[Collected data]
---

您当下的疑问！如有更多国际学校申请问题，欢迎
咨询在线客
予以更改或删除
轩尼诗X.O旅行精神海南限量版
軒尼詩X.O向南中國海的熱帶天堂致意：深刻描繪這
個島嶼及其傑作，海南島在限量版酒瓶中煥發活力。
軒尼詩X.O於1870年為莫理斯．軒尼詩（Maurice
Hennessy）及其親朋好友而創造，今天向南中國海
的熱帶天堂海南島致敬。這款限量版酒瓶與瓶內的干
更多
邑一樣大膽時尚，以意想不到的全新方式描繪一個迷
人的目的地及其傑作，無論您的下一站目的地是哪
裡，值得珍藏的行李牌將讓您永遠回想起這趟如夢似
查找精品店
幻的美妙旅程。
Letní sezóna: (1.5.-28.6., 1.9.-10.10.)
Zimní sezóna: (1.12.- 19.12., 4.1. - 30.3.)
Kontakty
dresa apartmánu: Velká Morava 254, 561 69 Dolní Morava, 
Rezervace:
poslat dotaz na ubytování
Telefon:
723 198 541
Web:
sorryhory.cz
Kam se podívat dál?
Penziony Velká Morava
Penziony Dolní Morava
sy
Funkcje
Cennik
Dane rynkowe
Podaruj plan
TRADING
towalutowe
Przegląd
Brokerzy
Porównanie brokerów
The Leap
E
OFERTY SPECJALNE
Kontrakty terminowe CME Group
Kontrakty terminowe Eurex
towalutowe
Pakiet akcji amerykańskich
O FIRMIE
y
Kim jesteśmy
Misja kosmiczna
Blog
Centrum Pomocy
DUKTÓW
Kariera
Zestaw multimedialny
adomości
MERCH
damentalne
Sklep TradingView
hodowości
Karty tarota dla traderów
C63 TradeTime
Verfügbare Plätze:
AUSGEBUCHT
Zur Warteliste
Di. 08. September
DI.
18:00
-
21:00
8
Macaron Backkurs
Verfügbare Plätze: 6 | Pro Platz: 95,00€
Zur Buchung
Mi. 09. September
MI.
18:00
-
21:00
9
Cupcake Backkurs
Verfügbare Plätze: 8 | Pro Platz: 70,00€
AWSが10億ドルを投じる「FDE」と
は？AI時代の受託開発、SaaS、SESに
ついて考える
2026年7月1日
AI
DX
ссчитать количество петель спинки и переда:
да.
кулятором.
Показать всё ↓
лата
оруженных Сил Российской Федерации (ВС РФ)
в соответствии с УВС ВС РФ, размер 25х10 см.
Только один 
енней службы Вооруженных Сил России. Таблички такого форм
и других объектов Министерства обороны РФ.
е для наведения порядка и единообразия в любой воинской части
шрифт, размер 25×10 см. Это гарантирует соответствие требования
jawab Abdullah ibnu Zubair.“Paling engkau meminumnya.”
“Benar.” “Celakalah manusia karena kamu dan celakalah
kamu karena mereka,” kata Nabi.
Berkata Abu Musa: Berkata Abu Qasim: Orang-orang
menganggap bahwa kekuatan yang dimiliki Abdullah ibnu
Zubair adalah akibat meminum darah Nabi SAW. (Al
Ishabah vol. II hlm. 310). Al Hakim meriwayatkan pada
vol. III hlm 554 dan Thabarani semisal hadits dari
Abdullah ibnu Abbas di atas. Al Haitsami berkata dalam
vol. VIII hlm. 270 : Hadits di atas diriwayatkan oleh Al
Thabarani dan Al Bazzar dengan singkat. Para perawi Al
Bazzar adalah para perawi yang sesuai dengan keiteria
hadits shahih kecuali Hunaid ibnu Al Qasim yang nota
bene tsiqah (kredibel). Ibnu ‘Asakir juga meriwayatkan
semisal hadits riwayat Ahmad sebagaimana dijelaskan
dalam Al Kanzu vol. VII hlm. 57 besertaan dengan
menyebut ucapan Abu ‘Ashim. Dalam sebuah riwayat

---

- Task statement -
Which lines in the records above contain the word "Dolní"? Copy each one.

- Response -
dresa apartmánu: Velká Morava 254, 561 69 Dolní Morava, 
Penziony Dolní Morava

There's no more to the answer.